More than 170 foreigners have been kidnapped and more than 30 of them killed in Iraq since Saddam Hussein's regime fell in April last year. At least six of the foreigners were beheaded by followers of Abu Musab al-Zarqawi, a Jordanian militant who has sworn allegiance to Al Qaeda.

As the wave of abductions continues, another militant group, the Ansar al-Sunnah Army, posted a videotape on a website yesterday showing the beheading of a man it said was an Iraqi Army major captured in Mosul.

A statement by the group called Major Hussein Shanoun an ''apostate" and said he confessed to taking part in attacks against insurgents on orders of the Americans.

Just before his death, the victim was shown warning Iraqi soldiers and police soldiers against ''dealing with the infidel troops," meaning the Americans.

In another video, aired yesterday on Al-Jazeera television, a previously unknown group calling itself the Brigades of Iraq's Honorables said it beheaded three Iraqi National Guards, accusing them of spying for the Americans.

The broadcast showed three men holding up what appeared to be army identification cards sitting in front of a hooded man who read a statement.

The video also showed the beheading of the three men, but the network declined to air that footage, the Al-Jazeera newscaster said.

In Jordan, a government spokeswoman said four Jordanian drivers were kidnapped in Iraq and two others were shot at by unknown assailants.

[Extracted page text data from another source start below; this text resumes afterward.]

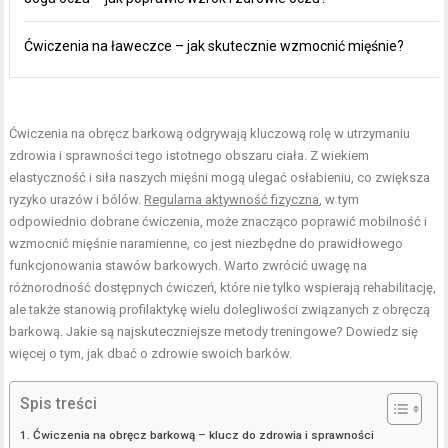
Ćwiczenia na ławeczce – jak skutecznie wzmocnić mięśnie?
Ćwiczenia na obręcz barkową odgrywają kluczową rolę w utrzymaniu
zdrowia i sprawności tego istotnego obszaru ciała. Z wiekiem
elastyczność i siła naszych mięśni mogą ulegać osłabieniu, co zwiększa
ryzyko urazów i bólów.
Regularna aktywność fizyczna
, w tym
odpowiednio dobrane ćwiczenia, może znacząco poprawić mobilność i
wzmocnić mięśnie naramienne, co jest niezbędne do prawidłowego
funkcjonowania stawów barkowych. Warto zwrócić uwagę na
różnorodność dostępnych ćwiczeń, które nie tylko wspierają rehabilitację,
ale także stanowią profilaktykę wielu dolegliwości związanych z obręczą
barkową. Jakie są najskuteczniejsze metody treningowe? Dowiedz się
więcej o tym, jak dbać o zdrowie swoich barków.
Spis treści
Ćwiczenia na obręcz barkową – klucz do zdrowia i sprawności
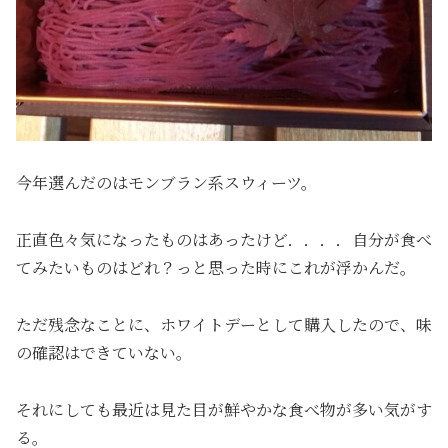
今年選んだのはモンブラン系スウィーツ。
正直色々気になったものはあったけど．．．．自分が食べ
てみたいものはどれ？っと思った時にこれが浮かんだ。
ただ残念なことに、ホワイトデーとして購入したので、味
の確認はできていない。
それにしても最近は見た目が鮮やかな食べ物が多い気がす
る。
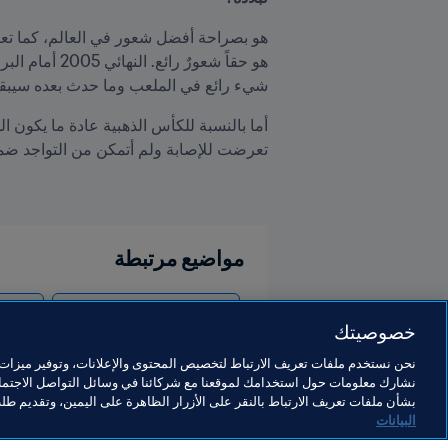
شيء رائع في الملعب وما حدث بعده سيبقى ف
تعرضت للإصابة ولم أتمكن من التواجد ضمن 
مواضيع مرتبطة
كأس العالم FIFA قطر ٢٠٢٢™
exico
خصوصيتك
نحن نستخدم ملفات تعريف الارتباط لتخصيص المحتوى والإعلانات، وتوفير ميزات و
نشارك معلومات حول استخدامك لموقعنا مع شركائنا في وسائل التواصل الاجتماع
بشأن ملفات تعريف الارتباط بالنقر على الأزرار الظاهرة على اليمين، وتقديم ط
البيانات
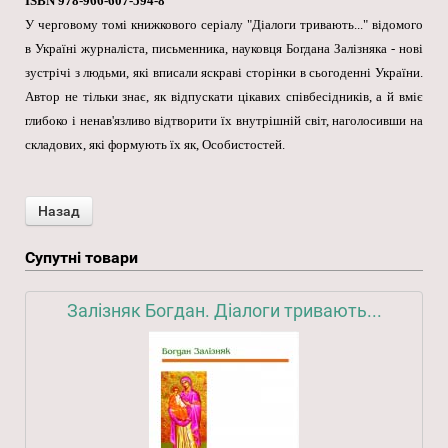
ISBN 978-966-607-594-8
У черговому томі книжкового серіалу "Діалоги тривають..." відомого
в Україні журналіста, письменника, науковця Богдана Залізняка - нові
зустрічі з людьми, які вписали яскраві сторінки в сьогоденні України.
Автор не тільки знає, як відпускати цікавих співбесідників, а й вміє
глибоко і ненав'язливо відтворити їх внутрішній світ, наголосивши на
складових, які формують їх як, Особистостей.
Супутні товари
Залізняк Богдан. Діалоги тривають...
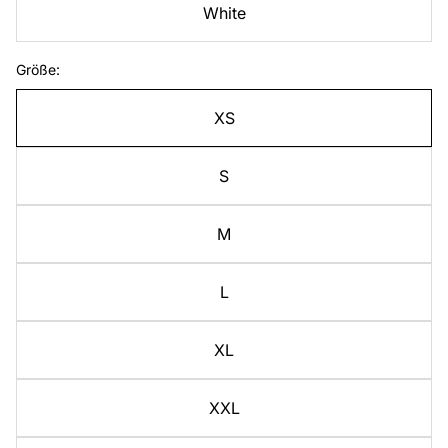
White
Größe:
XS
S
M
L
XL
XXL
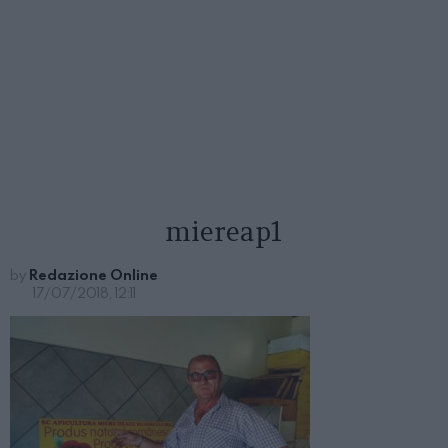
miereap1
by
Redazione Online
17/07/2018, 12:11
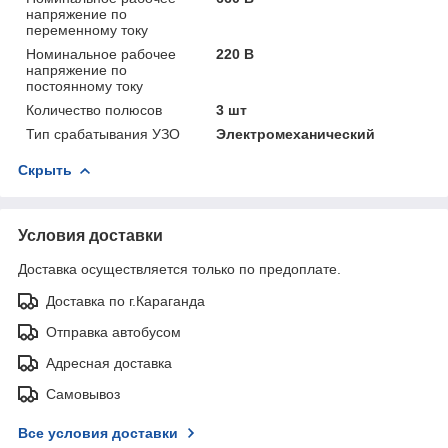
напряжение по
переменному току
Номинальное рабочее
220 В
напряжение по
постоянному току
Количество полюсов
3 шт
Тип срабатывания УЗО
Электромеханический
Скрыть
Условия доставки
Доставка осуществляется только по предоплате.
Доставка по г.Караганда
Отправка автобусом
Адресная доставка
Самовывоз
Все условия доставки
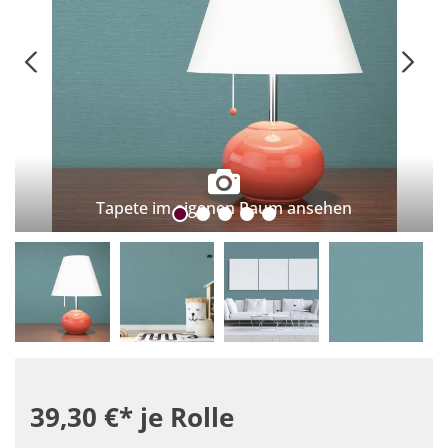
Tapete im eigenen Raum ansehen
39,30 €*
je Rolle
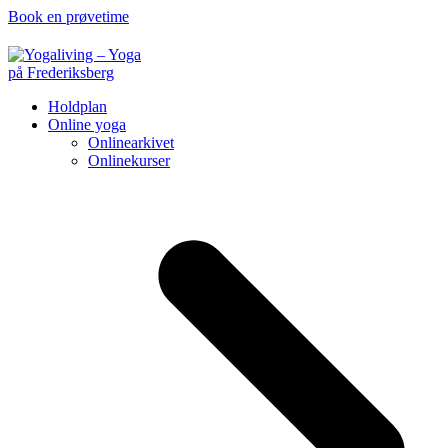
Book en prøvetime
Holdplan
Online yoga
Onlinearkivet
Onlinekurser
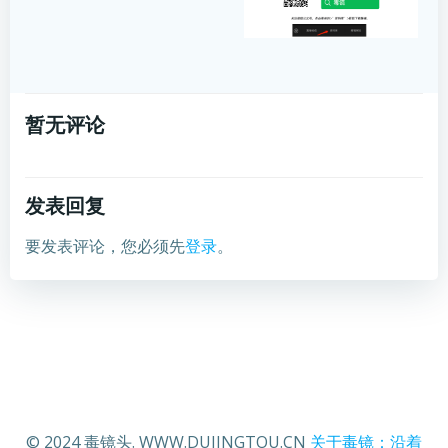
暂无评论
发表回复
要发表评论，您必须先
登录
。
© 2024 毒镜头. WWW.DUJINGTOU.CN
关于毒镜：沿着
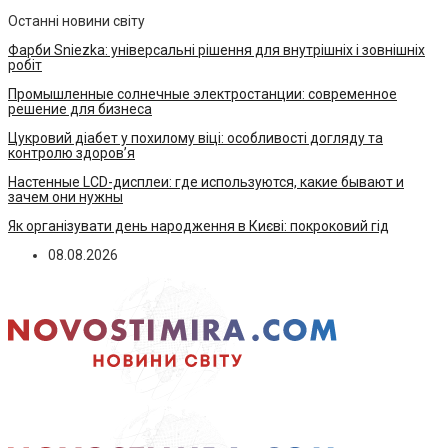
Останні новини світу
Фарби Sniezka: універсальні рішення для внутрішніх і зовнішніх
робіт
Промышленные солнечные электростанции: современное
решение для бизнеса
Цукровий діабет у похилому віці: особливості догляду та
контролю здоров’я
Настенные LCD-дисплеи: где используются, какие бывают и
зачем они нужны
Як організувати день народження в Києві: покроковий гід
08.08.2026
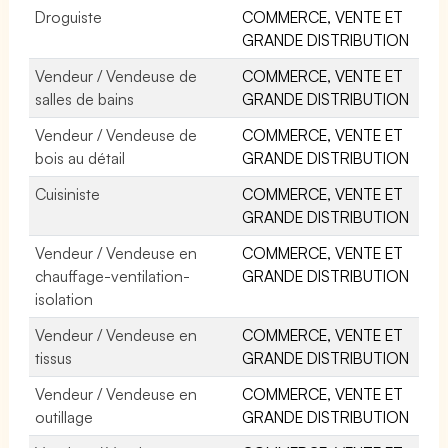
Droguiste
COMMERCE, VENTE ET
GRANDE DISTRIBUTION
Vendeur / Vendeuse de
COMMERCE, VENTE ET
salles de bains
GRANDE DISTRIBUTION
Vendeur / Vendeuse de
COMMERCE, VENTE ET
bois au détail
GRANDE DISTRIBUTION
Cuisiniste
COMMERCE, VENTE ET
GRANDE DISTRIBUTION
Vendeur / Vendeuse en
COMMERCE, VENTE ET
chauffage-ventilation-
GRANDE DISTRIBUTION
isolation
Vendeur / Vendeuse en
COMMERCE, VENTE ET
tissus
GRANDE DISTRIBUTION
Vendeur / Vendeuse en
COMMERCE, VENTE ET
outillage
GRANDE DISTRIBUTION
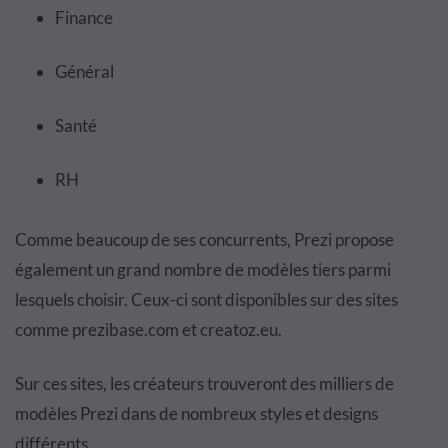
Finance
Général
Santé
RH
Comme beaucoup de ses concurrents, Prezi propose
également un grand nombre de modèles tiers parmi
lesquels choisir. Ceux-ci sont disponibles sur des sites
comme prezibase.com et creatoz.eu.
Sur ces sites, les créateurs trouveront des milliers de
modèles Prezi dans de nombreux styles et designs
différents.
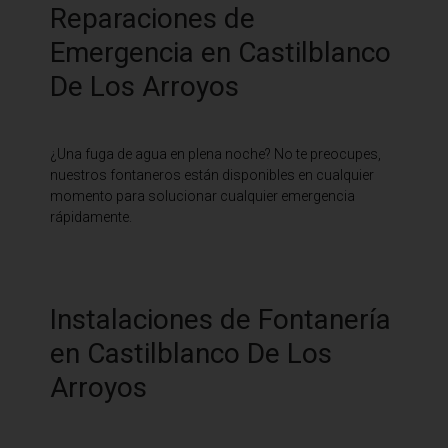
Reparaciones de
Emergencia en Castilblanco
De Los Arroyos
¿Una fuga de agua en plena noche? No te preocupes,
nuestros fontaneros están disponibles en cualquier
momento para solucionar cualquier emergencia
rápidamente.
Instalaciones de Fontanería
en Castilblanco De Los
Arroyos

The spokeswoman, Asma Khader, gave no details of the abductions but said two other Jordanians came under fire in the Ramadi area in central Iraq -- a stronghold of Sunni Muslim militants.

Insurgents have stepped up attacks on Iraq's US-trained security forces, who the Americans hope will assume greater responsibility to enable Washington to begin drawing down its forces -- now at their highest levels since the summer of 2003.

More than 85 percent of the estimated 165,700 multinational troops here are Americans, despite US efforts to encourage other countries to share the burden of securing and rebuilding Iraq.

Yesterday, Hungary's prime minister said the country will withdraw its 300 noncombat troops by the end of March. Hungary had agreed to extend their deployment from an original deadline of Dec. 31 so they could help maintain security during elections in January.

Elsewhere, attackers fired a mortar round yesterday at an Iraqi National Guard checkpoint in Najaf's old city, injuring two soldiers, Lieutenant Haidar Hussein said. It was the first such attack in the center of the Shi'ite holy city since a peace agreement last August ended weeks of fighting between US troops and Shi'ite militiamen.

In Samarra, 60 miles north of Baghdad, residents said US soldiers clashed with gunmen yesterday in the city center.

Four Iraqis were killed and two injured, said Ahmed Jadour of the Samarra General Hospital.

A statement distributed yesterday in Samarra warned Iraqis against turning in weapons to the Americans.